Another shrug. "I make more than decent enough money, I think. Eighty or a hundred grand a year, give or take. I'm a writer, so there's good years and bad years. But eighty grand to me is a fortune. It's not like I don't publish, like I'm not putting out good work. It just doesn't pay enough to suit Caryn."
"She wanted you to make more?"
He shook his head impatiently. "It wasn't so much that. With her income, we certainly didn't need any more money. She made enough for most third-world countries."
Juhle cast a quick glance around-the eight-burner stove, the Sub-Zero refrigerators, the shining copper pots and pans, all the gadgets on display on the counters, the other creature comforts he'd noticed everywhere. To say nothing of the size and location of the house itself-probably four to six million dollars in real estate and furnishings alone. "So she felt she was carrying you financially, was that it? Did she resent that?"
Gorman paused. "I don't know what she felt anymore, Inspector. I didn't think she was anywhere near asking me for a divorce until Friday, but then she did. I mean, after Kym left for school, we both knew there'd be… adjustments. But here it's only been a couple of weeks and that's it. It's all over, like we never had anything together, like everything we'd ever done was just a fucking stupid charade." He stopped abruptly, then started again more calmly. "She was just waiting for Kym to go. After that, there wasn't any reason for us to stay together."
"No discussion?"
"More like an announcement. 'My life with you is over. Do whatever you want. You're nothing to me.' " "That bother you?"
"No. I fucking loved it. What do you think? Did it bother me? Give me a break, Inspector."
"Taking that as a yes, then."
Gorman's eyes narrowed. He visibly reined himself in. "You don't know how hard I tried to keep it together. And she wasn't easy, let me tell you. She was never easy the last few years. You know what that's been like? And then hearing that you're a nonentity, that her world is just so much more important than yours, more financially rewarding, more everything. How's that make me feel? Like a piece of shit. Like a worthless piece of shit."
Something was going on behind Juhle in the living room, and suddenly Gorman straightened all the way up. "Hey! Wait a minute! What are you doing?" Boosting himself up from the counter, he was across the kitchen before Juhle could even stand. In the middle of the living room, the medical examiner's assistants with the gurney and its body bag had stopped at the interruption. "What are you doing?" Gorman demanded again.
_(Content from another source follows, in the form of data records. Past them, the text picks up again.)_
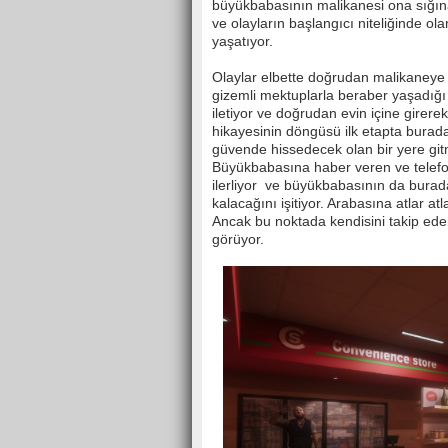
büyükbabasının malikanesi ona sığına
ve olayların başlangıcı niteliğinde o
yaşatıyor.
Olaylar elbette doğrudan malikaneye 
gizemli mektuplarla beraber yaşadığı 
iletiyor ve doğrudan evin içine girere
hikayesinin döngüsü ilk etapta burad
güvende hissedecek olan bir yere gitm
Büyükbabasına haber veren ve telefo
ilerliyor ve büyükbabasının da burada
kalacağını işitiyor. Arabasına atlar 
Ancak bu noktada kendisini takip eden
görüyor.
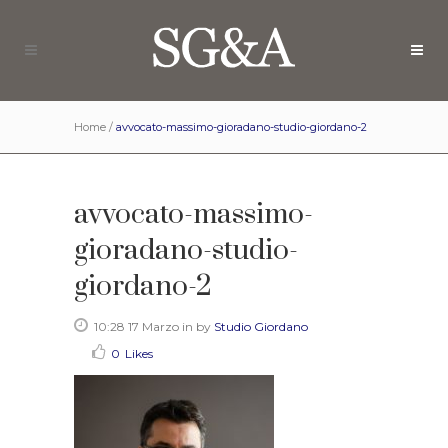
Home
/
avvocato-massimo-gioradano-studio-giordano-2
avvocato-massimo-
gioradano-studio-
giordano-2
10:28 17 Marzo
in
by
Studio Giordano
0
Likes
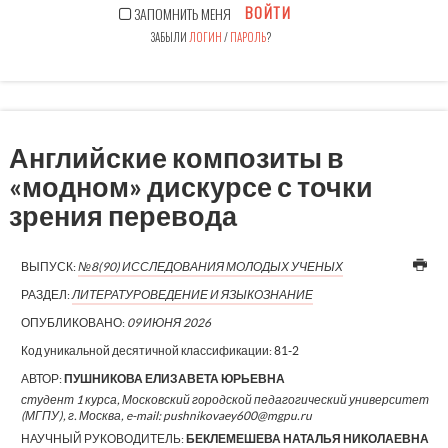
ВОЙТИ
ЗАПОМНИТЬ МЕНЯ
ЗАБЫЛИ
ЛОГИН
/
ПАРОЛЬ
?
Английские композиты в
«модном» дискурсе с точки
зрения перевода
ВЫПУСК:
№8(90) ИССЛЕДОВАНИЯ МОЛОДЫХ УЧЕНЫХ
РАЗДЕЛ:
ЛИТЕРАТУРОВЕДЕНИЕ И ЯЗЫКОЗНАНИЕ
ОПУБЛИКОВАНО:
09 ИЮНЯ 2026
Код уникальной десятичной классификации:
81-2
АВТОР:
ПУШНИКОВА ЕЛИЗАВЕТА ЮРЬЕВНА
студент 1 курса, Московский городской педагогический университет
(МГПУ), г. Москва, e-mail: pushnikovaey600@mgpu.ru
НАУЧНЫЙ РУКОВОДИТЕЛЬ:
БЕКЛЕМЕШЕВА НАТАЛЬЯ НИКОЛАЕВНА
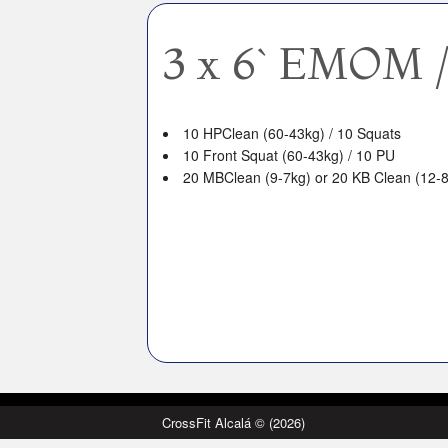
3 x 6` EMOM /
10 HPClean (60-43kg) / 10 Squats
10 Front Squat (60-43kg) / 10 PU
20 MBClean (9-7kg) or 20 KB Clean (12-
CrossFit Alcalá © (2026)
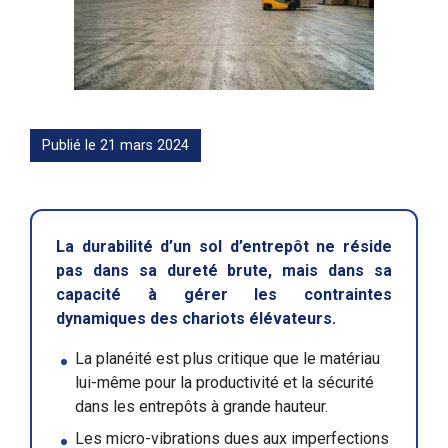
Publié le 21 mars 2024
La durabilité d’un sol d’entrepôt ne réside
pas dans sa dureté brute, mais dans sa
capacité à gérer les contraintes
dynamiques des chariots élévateurs.
La planéité est plus critique que le matériau
lui-même pour la productivité et la sécurité
dans les entrepôts à grande hauteur.
Les micro-vibrations dues aux imperfections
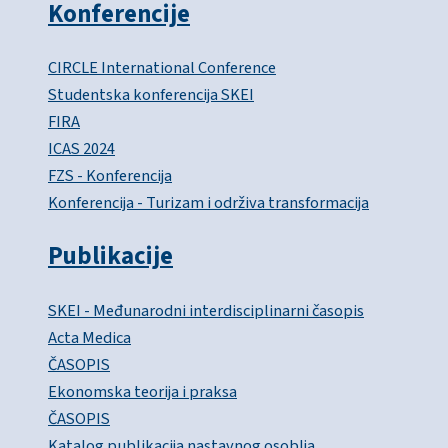
Konferencije
CIRCLE International Conference
Studentska konferencija SKEI
FIRA
ICAS 2024
FZS - Konferencija
Konferencija - Turizam i održiva transformacija
Publikacije
SKEI - Međunarodni interdisciplinarni časopis
Acta Medica
ČASOPIS
Ekonomska teorija i praksa
ČASOPIS
Katalog publikacija nastavnog osoblja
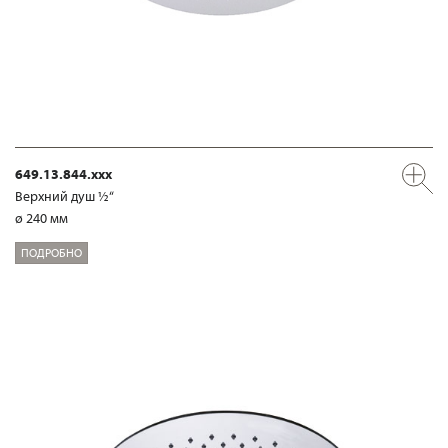
649.13.844.xxx
Верхний душ ½“
ø 240 мм
ПОДРОБНО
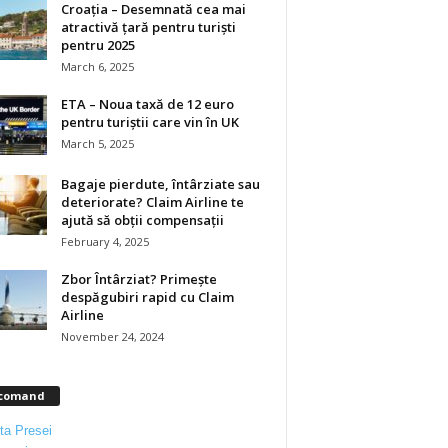
Croația – Desemnată cea mai
atractivă țară pentru turiști
pentru 2025
March 6, 2025
ETA – Noua taxă de 12 euro
pentru turiștii care vin în UK
March 5, 2025
Bagaje pierdute, întârziate sau
deteriorate? Claim Airline te
ajută să obții compensații
February 4, 2025
Zbor Întârziat? Primește
despăgubiri rapid cu Claim
Airline
November 24, 2024
comand
ta Presei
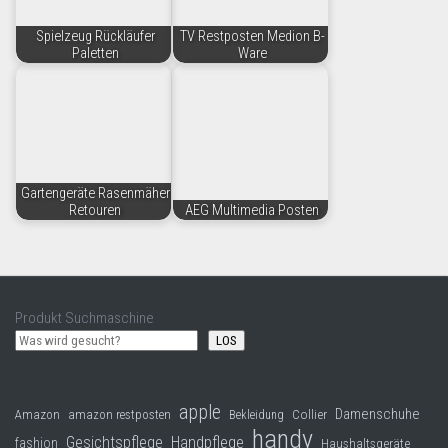
Spielzeug Rückläufer
TV Restposten Medion B-
Paletten
Ware
Gartengeräte Rasenmäher
Retouren
AEG Multimedia Posten
Produkt Suchmaschine
LOS
apple
Damenschuhe
Collier
Amazon
amazon restposten
Bekleidung
handy
Gesichtspflege
Handpflege
fashion
Haushaltsgeräte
Juhle stepped in front of him. "They're taking the body downtown, sir. The medical examiner is going to need to do an autopsy, then…"
"You mean he's going to cut her up?"
"To determine the exact cause of death, yes."
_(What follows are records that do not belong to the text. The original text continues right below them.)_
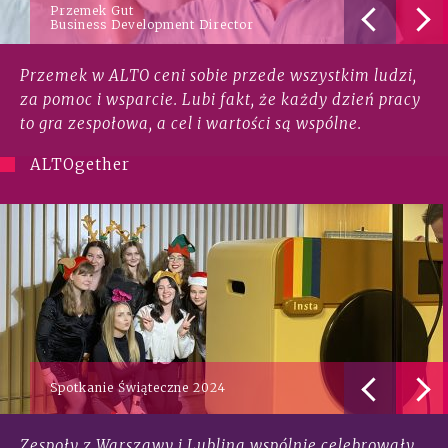
Przemek Gut
Business Development Director
Przemek w ALTO ceni sobie przede wszystkim ludzi,
za pomoc i wsparcie. Lubi fakt, że każdy dzień pracy
to gra zespołowa, a cel i wartości są wspólne.
ALTOgether
Spotkanie Świąteczne 2024
Zespoły z Warszawy i Lublina wspólnie celebrowały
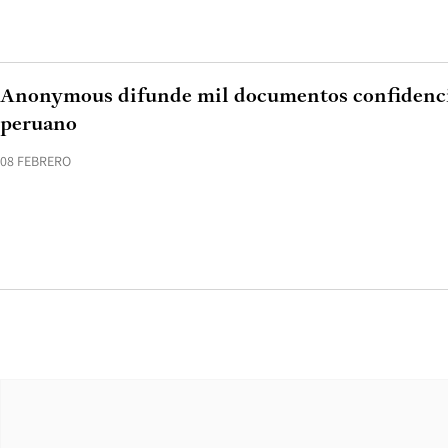
Anonymous difunde mil documentos confidenci
peruano
08 FEBRERO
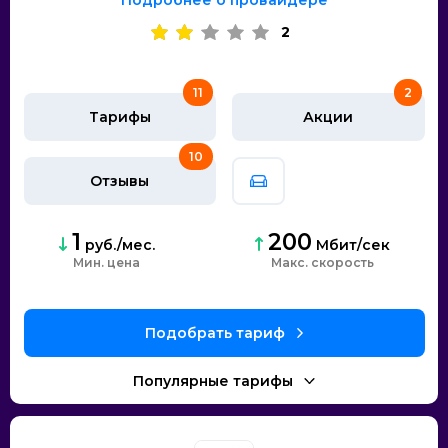
2
11
2
Тарифы
Акции
10
Отзывы
1
200
руб./мес.
Мбит/сек
Мин. цена
скорость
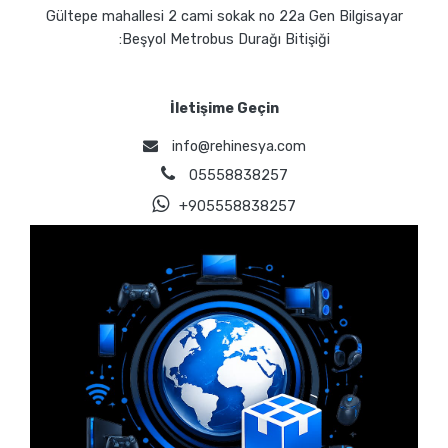
Gültepe mahallesi 2 cami sokak no 22a Gen Bilgisayar
:Beşyol Metrobus Durağı Bitişiği
İletişime Geçin
info@rehinesya.com
05558838257
+905558838257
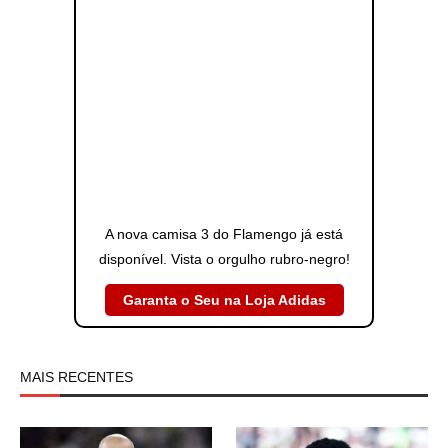
A nova camisa 3 do Flamengo já está
disponível. Vista o orgulho rubro-negro!
Garanta o Seu na Loja Adidas
MAIS RECENTES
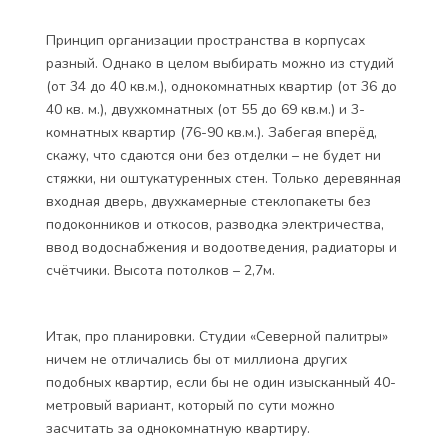
Принцип организации пространства в корпусах
разный. Однако в целом выбирать можно из студий
(от 34 до 40 кв.м.), однокомнатных квартир (от 36 до
40 кв. м.), двухкомнатных (от 55 до 69 кв.м.) и 3-
комнатных квартир (76-90 кв.м.). Забегая вперёд,
скажу, что сдаются они без отделки – не будет ни
стяжки, ни оштукатуренных стен. Только деревянная
входная дверь, двухкамерные стеклопакеты без
подоконников и откосов, разводка электричества,
ввод водоснабжения и водоотведения, радиаторы и
счётчики. Высота потолков – 2,7м.
Итак, про планировки. Студии «Северной палитры»
ничем не отличались бы от миллиона других
подобных квартир, если бы не один изысканный 40-
метровый вариант, который по сути можно
засчитать за однокомнатную квартиру.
"But…" Gorman turned from Juhle to the men pushing the gurney, then back to the inspector, a low-wattage panic now evident in his eyes. "Why do you have to do that? I told you she had pills upstairs. If she'd been drinking and then got in the hot tub…"
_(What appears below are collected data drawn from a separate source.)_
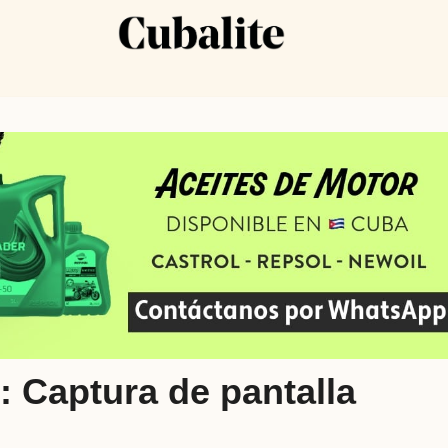
Captura de pantalla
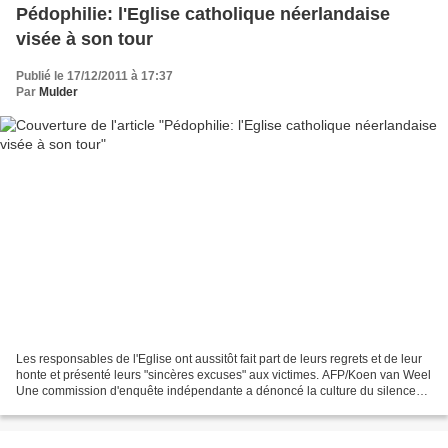
Pédophilie: l'Eglise catholique néerlandaise
visée à son tour
Publié le 17/12/2011 à 17:37
Par
Mulder
Les responsables de l'Eglise ont aussitôt fait part de leurs regrets et de leur
honte et présenté leurs "sincères excuses" aux victimes. AFP/Koen van Weel
Une commission d'enquête indépendante a dénoncé la culture du silence
des autorités religieuses...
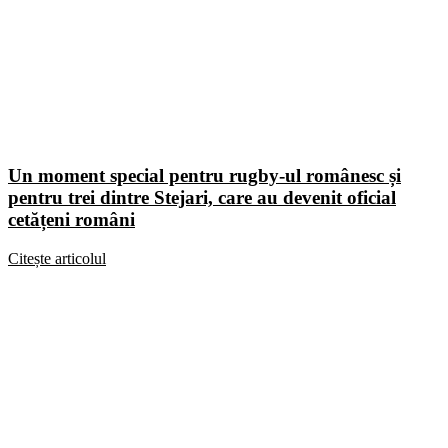
Un moment special pentru rugby-ul românesc și
pentru trei dintre Stejari, care au devenit oficial
cetățeni români
Citește articolul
"That's one way it might have happened," Juhle said, "yes."
"Well, what else?"
"She might have slipped getting into the tub. There's a good-sized bump on her head."
This news seemed to confuse Gorman, but he shook his reaction off. "That doesn't matter. What matters is she's dead! If she killed herself or it was an accident, what difference does it make?" He brought a hand back to his face, rubbed at the birthmark. "Jesus Christ, this is unbelievable. She's just now dead. It's only been a few hours. Don't you understand that? You don't have to cut her up. It won't make any difference."
Juhle wondered if Gorman could in fact be so clueless, or if this was some kind of an act. Every schoolchild knew that homicide victims got autopsied. Juhle had been playing his role as understanding cop comforting a victim's relative up until now, but this was the time to bring some reality into the discussion. "Mr. Gorman," he said, "surely you realize it makes a difference if somebody killed her."